Senators Attempt to Lower Drug Costs at Pharmacy Counter

Lawmakers are pushing forward a proposal that bans “gag clauses” preventing pharmacists from sharing when a drug is cheaper for a patient without using insurance.

Sen. Susan Collins
AP Photo/Andrew Harnik
July 31, 2018, 8 p.m.

State and federal lawmakers want all pharmacists to be able to tell customers they could pay less for a drug if they don’t use their insurance.

Right now, under so-called "pharmacy gag clauses," some pharmacists are barred from telling customers when they could save money on prescriptions by paying cash instead of with insurance. These provisions, included in contracts between pharmacy benefit managers and pharmacies, prevent pharmacists from disclosing if the cost of the drug is cheaper when paid for out of pocket.

The Senate Health, Education, Labor, and Pensions Committee cleared a bill last week that would ban such arrangements, following the trend of 22 state laws enacted between 2016 and May of this year.

Senators decided to target these contract arrangements this year as one part of their efforts to lower consumer spending on drugs. Health experts call the legislation a good start, but say that more action will be needed in order to reach full transparency and cut into the overpayment of drugs.

The Trump administration supports a similar proposal for Medicare Part D plans. Groups commenting this month on the ban included in the White House drug-price blueprint raised concerns about the burden this would put on pharmacists, the unintended financial consequences that may arise from paying out of pocket, and possible adverse clinical effects from removing a layer of medication management.

An analysis by the University of Southern California’s Leonard D. Schaeffer Center for Health Policy and Economics released in March found that in 2013, patients in the sample studied overpaid for prescriptions by $135 million. This occurred when patients’ copayments exceeded the total cost of the drug to the insurer or pharmacy benefit manager.

Karen Van Nuys, a professor at USC who coauthored the study, said prohibiting gag clauses on pharmacists could help make a dent in overpayments of drugs.

“This legislation banning gag clauses is an important step towards protecting consumers against overpaying for prescription drugs,” Van Nuys said in a statement to National Journal. “We found that overpayments due to clawbacks amounted to $135 million in 2013 in our dataset alone—if our data are representative, commercially insured U.S. patients overpaid by more than $2 billion in 2013.
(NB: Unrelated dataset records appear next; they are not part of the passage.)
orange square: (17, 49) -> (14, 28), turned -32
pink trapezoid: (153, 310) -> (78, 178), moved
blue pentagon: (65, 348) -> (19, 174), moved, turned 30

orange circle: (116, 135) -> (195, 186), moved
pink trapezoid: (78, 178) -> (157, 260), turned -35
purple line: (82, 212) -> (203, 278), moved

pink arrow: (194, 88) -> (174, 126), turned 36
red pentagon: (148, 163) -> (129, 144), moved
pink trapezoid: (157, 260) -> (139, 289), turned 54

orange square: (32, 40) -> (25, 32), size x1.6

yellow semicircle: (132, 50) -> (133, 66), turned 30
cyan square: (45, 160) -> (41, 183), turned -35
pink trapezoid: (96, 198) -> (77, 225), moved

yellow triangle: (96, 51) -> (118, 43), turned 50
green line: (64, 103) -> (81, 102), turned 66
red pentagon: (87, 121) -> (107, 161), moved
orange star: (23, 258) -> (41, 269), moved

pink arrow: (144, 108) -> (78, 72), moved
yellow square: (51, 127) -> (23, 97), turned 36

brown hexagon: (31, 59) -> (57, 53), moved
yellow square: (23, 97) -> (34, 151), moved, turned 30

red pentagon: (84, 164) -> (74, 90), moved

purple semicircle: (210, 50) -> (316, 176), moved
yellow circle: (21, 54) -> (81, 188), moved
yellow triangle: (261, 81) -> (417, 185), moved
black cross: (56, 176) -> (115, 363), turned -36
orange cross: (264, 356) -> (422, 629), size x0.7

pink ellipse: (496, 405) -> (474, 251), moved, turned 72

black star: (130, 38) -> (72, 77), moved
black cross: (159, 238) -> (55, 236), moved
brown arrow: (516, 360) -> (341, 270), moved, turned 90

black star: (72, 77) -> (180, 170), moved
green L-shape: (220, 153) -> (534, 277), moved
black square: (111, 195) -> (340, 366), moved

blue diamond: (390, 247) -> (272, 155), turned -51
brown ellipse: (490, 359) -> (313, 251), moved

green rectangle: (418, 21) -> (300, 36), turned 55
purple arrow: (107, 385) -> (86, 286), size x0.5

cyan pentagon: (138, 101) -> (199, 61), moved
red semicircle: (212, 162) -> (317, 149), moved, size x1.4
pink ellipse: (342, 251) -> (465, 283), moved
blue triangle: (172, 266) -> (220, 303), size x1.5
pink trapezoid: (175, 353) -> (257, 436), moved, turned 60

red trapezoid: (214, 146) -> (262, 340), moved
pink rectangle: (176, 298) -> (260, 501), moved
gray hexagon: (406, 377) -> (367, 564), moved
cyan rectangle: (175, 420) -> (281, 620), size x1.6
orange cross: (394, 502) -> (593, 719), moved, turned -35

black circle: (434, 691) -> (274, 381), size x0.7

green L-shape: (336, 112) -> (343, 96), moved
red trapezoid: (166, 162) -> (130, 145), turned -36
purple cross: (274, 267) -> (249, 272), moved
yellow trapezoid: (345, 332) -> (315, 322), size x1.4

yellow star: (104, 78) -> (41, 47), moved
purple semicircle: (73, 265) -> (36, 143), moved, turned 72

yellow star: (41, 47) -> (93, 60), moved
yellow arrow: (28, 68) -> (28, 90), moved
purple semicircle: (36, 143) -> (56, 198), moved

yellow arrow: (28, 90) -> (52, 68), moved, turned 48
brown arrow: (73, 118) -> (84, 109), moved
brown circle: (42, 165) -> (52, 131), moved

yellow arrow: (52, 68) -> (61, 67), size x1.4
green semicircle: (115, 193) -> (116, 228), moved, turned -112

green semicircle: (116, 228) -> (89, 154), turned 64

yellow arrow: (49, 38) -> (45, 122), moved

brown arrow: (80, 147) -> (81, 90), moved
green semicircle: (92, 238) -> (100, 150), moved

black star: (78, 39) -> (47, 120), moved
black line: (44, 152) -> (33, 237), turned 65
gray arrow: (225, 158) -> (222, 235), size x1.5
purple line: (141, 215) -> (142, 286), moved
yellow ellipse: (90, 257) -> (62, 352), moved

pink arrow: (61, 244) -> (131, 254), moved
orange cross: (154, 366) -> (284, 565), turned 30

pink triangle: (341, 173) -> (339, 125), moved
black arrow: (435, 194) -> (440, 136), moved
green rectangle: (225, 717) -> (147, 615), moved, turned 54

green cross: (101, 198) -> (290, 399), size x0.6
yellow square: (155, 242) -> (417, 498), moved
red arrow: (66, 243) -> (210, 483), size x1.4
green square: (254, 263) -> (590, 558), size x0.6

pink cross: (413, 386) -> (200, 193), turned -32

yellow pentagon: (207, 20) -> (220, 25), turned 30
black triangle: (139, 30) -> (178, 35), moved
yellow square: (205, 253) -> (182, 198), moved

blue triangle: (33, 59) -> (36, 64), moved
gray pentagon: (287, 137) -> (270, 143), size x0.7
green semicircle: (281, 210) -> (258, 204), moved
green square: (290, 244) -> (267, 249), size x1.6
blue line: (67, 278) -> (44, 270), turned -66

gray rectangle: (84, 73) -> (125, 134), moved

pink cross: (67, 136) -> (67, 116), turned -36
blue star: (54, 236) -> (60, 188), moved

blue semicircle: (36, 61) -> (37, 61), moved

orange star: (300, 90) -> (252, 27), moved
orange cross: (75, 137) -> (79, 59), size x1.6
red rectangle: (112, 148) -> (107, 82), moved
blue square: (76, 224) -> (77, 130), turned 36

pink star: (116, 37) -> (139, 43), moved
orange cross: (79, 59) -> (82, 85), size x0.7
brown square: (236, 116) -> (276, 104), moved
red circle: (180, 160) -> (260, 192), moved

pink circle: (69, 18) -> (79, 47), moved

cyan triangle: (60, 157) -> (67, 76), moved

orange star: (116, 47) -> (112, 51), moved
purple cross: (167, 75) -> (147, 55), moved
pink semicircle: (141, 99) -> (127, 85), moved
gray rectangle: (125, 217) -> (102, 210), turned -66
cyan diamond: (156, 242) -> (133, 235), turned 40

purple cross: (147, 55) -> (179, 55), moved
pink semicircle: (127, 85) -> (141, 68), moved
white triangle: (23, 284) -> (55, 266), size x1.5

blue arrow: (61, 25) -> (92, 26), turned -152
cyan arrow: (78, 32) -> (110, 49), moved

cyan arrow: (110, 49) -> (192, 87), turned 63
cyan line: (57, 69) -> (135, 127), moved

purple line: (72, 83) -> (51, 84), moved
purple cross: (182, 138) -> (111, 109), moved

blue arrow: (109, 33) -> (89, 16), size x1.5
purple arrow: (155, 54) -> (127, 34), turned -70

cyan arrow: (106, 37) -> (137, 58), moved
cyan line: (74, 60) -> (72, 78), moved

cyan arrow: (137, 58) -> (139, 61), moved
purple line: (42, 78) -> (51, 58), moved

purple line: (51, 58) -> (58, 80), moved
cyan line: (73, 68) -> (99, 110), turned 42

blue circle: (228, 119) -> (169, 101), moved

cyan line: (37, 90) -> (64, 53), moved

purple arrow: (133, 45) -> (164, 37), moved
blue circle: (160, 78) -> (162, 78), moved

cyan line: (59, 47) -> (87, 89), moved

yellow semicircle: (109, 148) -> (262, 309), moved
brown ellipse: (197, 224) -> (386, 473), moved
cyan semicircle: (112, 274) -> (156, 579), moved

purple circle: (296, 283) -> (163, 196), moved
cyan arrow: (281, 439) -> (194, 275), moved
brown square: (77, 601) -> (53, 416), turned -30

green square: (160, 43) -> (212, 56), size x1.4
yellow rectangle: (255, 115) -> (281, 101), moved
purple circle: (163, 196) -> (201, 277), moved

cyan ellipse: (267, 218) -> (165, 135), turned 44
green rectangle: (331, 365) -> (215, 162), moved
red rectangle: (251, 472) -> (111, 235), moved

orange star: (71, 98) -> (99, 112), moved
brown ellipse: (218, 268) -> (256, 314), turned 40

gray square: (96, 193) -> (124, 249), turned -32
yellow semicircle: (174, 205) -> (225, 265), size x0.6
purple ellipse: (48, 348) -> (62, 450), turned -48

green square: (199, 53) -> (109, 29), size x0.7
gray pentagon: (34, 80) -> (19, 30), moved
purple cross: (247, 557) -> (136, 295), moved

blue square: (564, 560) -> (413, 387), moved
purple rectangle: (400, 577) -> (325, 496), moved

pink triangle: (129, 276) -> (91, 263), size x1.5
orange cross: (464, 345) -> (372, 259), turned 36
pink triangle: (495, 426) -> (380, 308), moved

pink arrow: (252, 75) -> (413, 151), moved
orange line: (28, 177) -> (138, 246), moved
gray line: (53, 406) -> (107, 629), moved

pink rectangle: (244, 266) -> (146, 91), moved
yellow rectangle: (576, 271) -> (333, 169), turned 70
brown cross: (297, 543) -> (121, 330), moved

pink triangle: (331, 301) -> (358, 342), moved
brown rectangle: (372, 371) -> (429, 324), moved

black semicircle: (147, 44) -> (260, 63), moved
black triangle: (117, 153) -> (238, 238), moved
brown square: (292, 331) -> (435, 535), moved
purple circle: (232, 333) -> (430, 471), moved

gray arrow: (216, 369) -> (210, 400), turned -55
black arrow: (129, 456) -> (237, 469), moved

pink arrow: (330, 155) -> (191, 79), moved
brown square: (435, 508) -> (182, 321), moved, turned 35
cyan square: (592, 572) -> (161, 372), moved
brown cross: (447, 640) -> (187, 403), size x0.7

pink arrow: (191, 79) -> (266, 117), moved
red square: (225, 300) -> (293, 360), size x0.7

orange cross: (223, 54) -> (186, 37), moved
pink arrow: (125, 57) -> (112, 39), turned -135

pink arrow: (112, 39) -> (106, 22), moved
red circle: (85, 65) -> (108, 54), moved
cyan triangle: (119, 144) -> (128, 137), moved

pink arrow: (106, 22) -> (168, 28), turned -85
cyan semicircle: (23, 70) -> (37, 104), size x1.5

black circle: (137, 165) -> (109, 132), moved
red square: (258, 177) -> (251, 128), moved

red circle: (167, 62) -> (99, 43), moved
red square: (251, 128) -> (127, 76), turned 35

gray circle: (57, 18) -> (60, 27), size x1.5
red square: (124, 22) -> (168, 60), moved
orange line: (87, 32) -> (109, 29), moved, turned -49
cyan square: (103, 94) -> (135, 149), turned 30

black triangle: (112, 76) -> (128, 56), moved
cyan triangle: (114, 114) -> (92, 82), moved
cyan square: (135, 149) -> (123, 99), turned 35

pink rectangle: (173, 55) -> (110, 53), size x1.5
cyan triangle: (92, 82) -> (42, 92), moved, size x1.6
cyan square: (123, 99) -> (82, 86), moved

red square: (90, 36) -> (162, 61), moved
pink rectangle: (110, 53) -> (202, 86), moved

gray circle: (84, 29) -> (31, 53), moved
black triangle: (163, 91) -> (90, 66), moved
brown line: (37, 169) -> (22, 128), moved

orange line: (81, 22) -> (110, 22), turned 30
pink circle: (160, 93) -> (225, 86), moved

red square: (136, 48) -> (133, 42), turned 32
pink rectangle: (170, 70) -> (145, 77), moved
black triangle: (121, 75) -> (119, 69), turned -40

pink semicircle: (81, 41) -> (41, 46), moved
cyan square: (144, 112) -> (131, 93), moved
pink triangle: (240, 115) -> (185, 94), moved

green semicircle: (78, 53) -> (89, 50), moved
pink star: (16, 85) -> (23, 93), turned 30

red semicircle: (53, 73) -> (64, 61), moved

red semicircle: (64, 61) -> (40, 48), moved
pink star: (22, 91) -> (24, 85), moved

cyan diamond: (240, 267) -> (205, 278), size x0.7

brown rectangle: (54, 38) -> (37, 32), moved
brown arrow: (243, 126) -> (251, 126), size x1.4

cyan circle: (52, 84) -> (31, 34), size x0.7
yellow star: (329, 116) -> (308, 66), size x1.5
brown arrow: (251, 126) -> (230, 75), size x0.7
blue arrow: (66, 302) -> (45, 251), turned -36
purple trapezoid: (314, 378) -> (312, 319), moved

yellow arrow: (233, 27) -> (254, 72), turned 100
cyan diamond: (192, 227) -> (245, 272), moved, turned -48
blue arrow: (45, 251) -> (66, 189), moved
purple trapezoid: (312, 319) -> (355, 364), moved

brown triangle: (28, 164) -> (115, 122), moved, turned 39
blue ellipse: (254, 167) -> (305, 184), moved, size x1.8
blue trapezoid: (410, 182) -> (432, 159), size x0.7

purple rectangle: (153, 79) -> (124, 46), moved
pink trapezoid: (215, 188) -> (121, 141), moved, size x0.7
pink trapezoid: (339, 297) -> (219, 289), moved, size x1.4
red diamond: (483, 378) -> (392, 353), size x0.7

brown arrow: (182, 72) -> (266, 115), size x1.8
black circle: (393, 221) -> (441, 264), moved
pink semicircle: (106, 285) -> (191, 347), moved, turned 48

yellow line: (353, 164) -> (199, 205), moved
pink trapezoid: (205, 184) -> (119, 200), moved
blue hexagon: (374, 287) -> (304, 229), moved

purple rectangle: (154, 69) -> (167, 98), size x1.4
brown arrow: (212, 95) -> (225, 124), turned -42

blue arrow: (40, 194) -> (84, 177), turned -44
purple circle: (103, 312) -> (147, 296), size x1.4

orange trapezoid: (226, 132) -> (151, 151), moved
“While we didn’t study gag clauses per se, since gag clauses are an important facilitator of overpayments I’d expect banning them to take a big bite out of that amount going forward,” she added.

More action to guarantee this information is passed on to consumers will likely need to follow Sen. Susan Collins’s legislation, experts say. Georgetown University health policy analyst and political scientist Jack Hoadley noted, for instance, that the bill does not require a conversation between a pharmacist and a patient about cheaper alternatives.

“The reality is it’s going to take a combination of eliminating the gag clause and sort of convincing consumers that it’s worth having a conversation from time to time, either because a particular drug seems particularly expensive, or because they just want sort of a general review with their pharmacist to say, ‘Are there alternatives to the things I’m taking that would be less expensive?”’ Hoadley said.

But some pharmacists may not need the additional nudge. Trish Riley, executive director of the National Academy for State Health Policy, said it was pharmacists who insisted on the change. “For most states, I don’t think anybody felt there was a need to compel pharmacists, because it was the pharmacists who oftentimes were the voice of wanting to get this change because they felt unable to help their customers fully,” Riley said.

While several experts and advocacy groups are supportive of the ban on “gag clauses,” there could also be some downsides if patients pay outside of their insurance. “One of the services your insurance coverage and your PBM provides is they’re looking at your drugs as a whole and trying to identify any potential drug interactions or things like that to alert you of,” Hoadley said.

Several health- and patient-advocacy groups—including the Patient Access Network Foundation and the Community Access National Network—wrote in comments on the White House drug-price plan that patients need to know the full picture of how paying out of pocket could affect them financially.

“[P]atients will need to be educated about the impact of paying for a drug outside of their health plan and understand the implications for meeting deductibles and [out-of-pocket] caps,” the groups wrote on July 16. “We further wish to acknowledge that pharmacists have many responsibilities and burdens and that patient education about OOP implications related to going outside of a health plan should not be placed on the community pharmacy staff.”

The National Community Pharmacists Association, which supported the general suggestion of banning gag clauses, said there are many other provisions often included in contracts between PBMs and pharmacists that should be addressed.

“Those include overly broad confidentiality provisions, non-disparagement clauses, and requirements that the pharmacy charge insured patients what the PBM tells them to charge,” the NCPA said. “Moreover, PBMs sometimes use veiled threats and intimidation to discourage pharmacies from expressing concerns to patients and plan sponsors about their prescription drug benefit. NCPA urges this administration to examine all contract provisions that prevent the pharmacist from discussing drug costs with patients.”